Local Elections Can Fix The Broken Stuff
All communities have a down side and we’re not immune, but ours is one that may soon be fixed and is not visible to visitors: the city’s costly, repressive and arbitrary impact fees levied against businesses have tossed cold water on some business’ plans to open here and squelched the expansion plans of existing ones, but they have been declared illegal by a circuit court judge’s ruling. The city is appealing that order to the state’s Supreme Court in what many legal experts say will be a failed effort, and then maybe we can rid ourselves of those responsible for that mess and get on with the showing of “It’s a Wonderful Life.” Also, despite running on pro business platforms some of the town’s elected officials appear to be mindlessly bungling along, but we are fortunate that, like all American communities, elections can generate changes that will help fuel our town’s entrepreneurial ship and generate candidates anxious to remove barriers that hinder businesses from generating revenues, expanding, and hiring more local employees.
Many who have visited us have said how fortunate they think we are to reside here year around, with many first-time visitors deciding that this is the place they want to be, going home and making arrangements to take the plunge and step into our Rockwell painting.

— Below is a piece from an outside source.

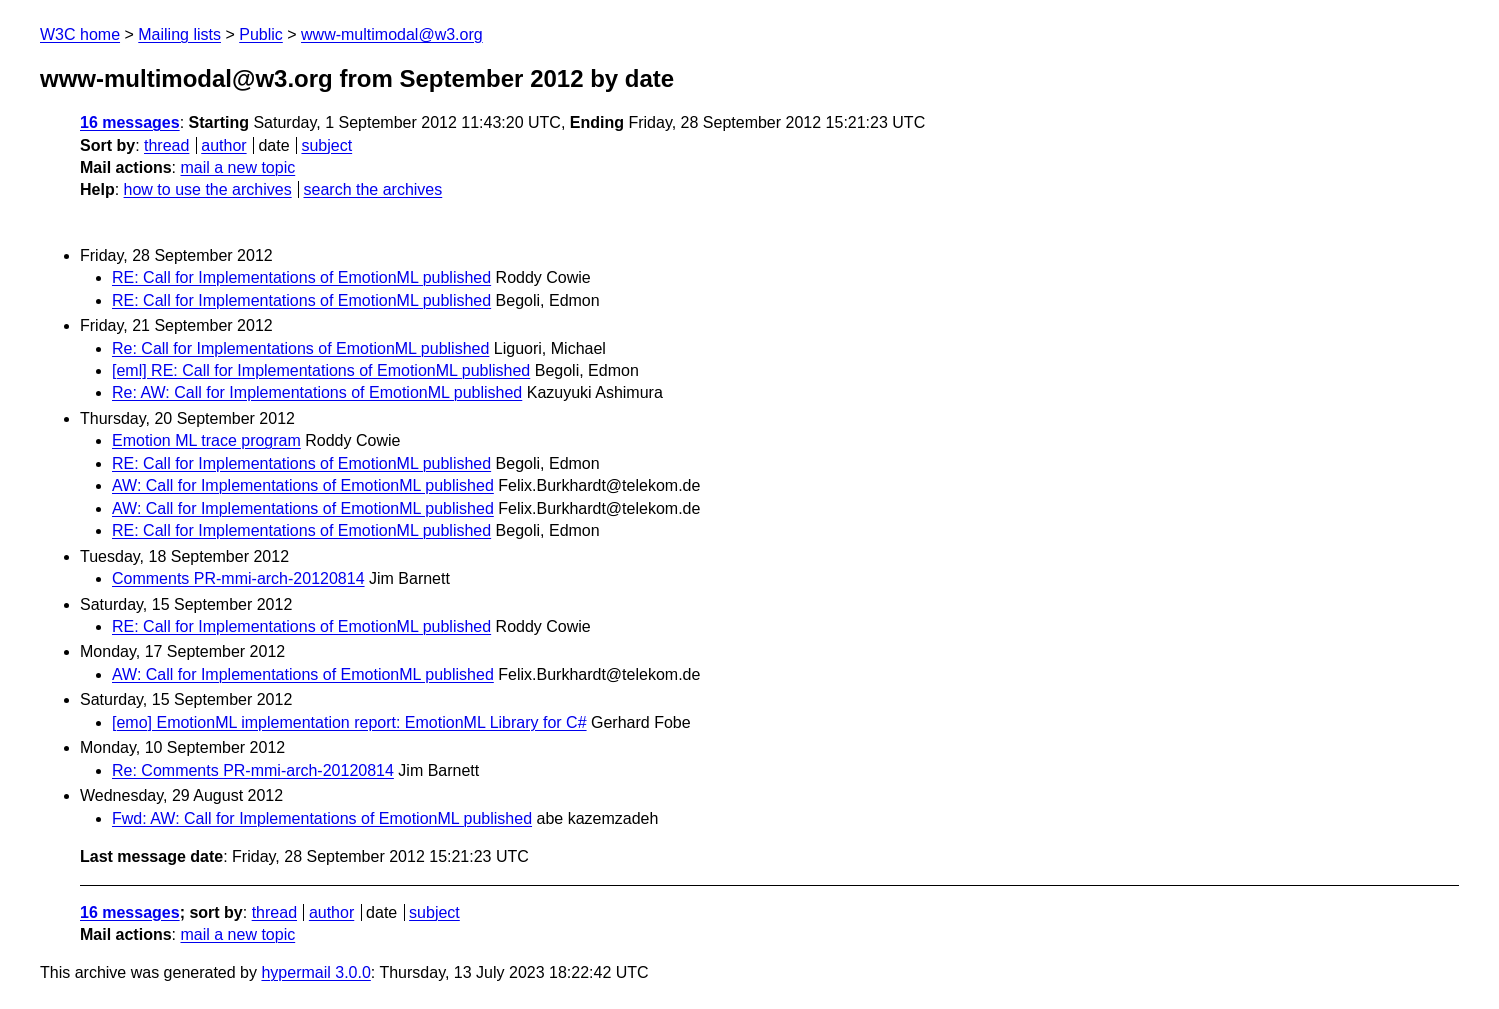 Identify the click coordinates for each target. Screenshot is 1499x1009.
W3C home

As I said three years ago, working as a journalist and then for international corporations provided an opportunity to live not only in Atlanta but in a variety of diverse locations including upstate New York, Houston, Dallas, Austin, Tampa, Washington DC, and Brussels and Paris. We enjoyed many of those locations, but this is now home and we couldn’t be happier. However, when you live on Amelia Island, where do you go on vacation?